** Opening INFORMATION GIVEN block **

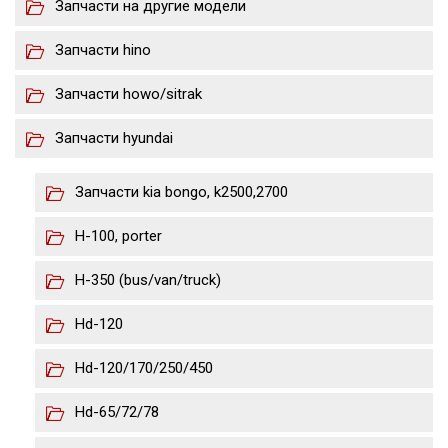
Запчасти на другие модели
Запчасти hino
Запчасти howo/sitrak
Запчасти hyundai
Запчасти kia bongo, k2500,2700
H-100, porter
H-350 (bus/van/truck)
Hd-120
Hd-120/170/250/450
Hd-65/72/78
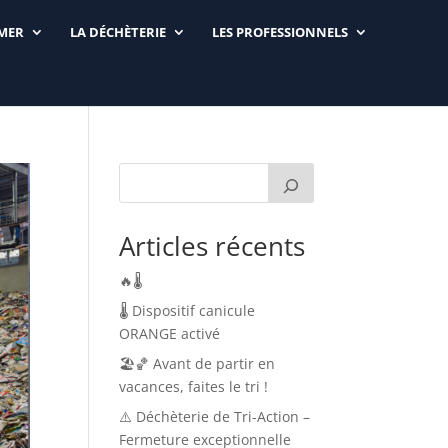
RMER
LA DÉCHÈTERIE
LES PROFESSIONNELS
Articles récents
🔥🌡️
🌡️ Dispositif canicule
ORANGE activé
🏖️🏀 Avant de partir en
vacances, faites le tri !
⚠️ Déchèterie de Tri-Action –
Fermeture exceptionnelle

** Closing INFORMATION GIVEN block **

=== WHAT IS REQUIRED ===
What is needed is a word-for-word copy of the data above, free of any images.

=== SOLUTION FOR THIS TASK ===
Запчасти на другие модели
Запчасти hino
Запчасти howo/sitrak
Запчасти hyundai
Запчасти kia bongo, k2500,2700
H-100, porter
H-350 (bus/van/truck)
Hd-120
Hd-120/170/250/450
Hd-65/72/78
RMER
LA DÉCHÈTERIE
LES PROFESSIONNELS
Articles récents
🔥🌡️
🌡️ Dispositif canicule
ORANGE activé
🏖️🏀 Avant de partir en
vacances, faites le tri !
⚠️ Déchèterie de Tri-Action –
Fermeture exceptionnelle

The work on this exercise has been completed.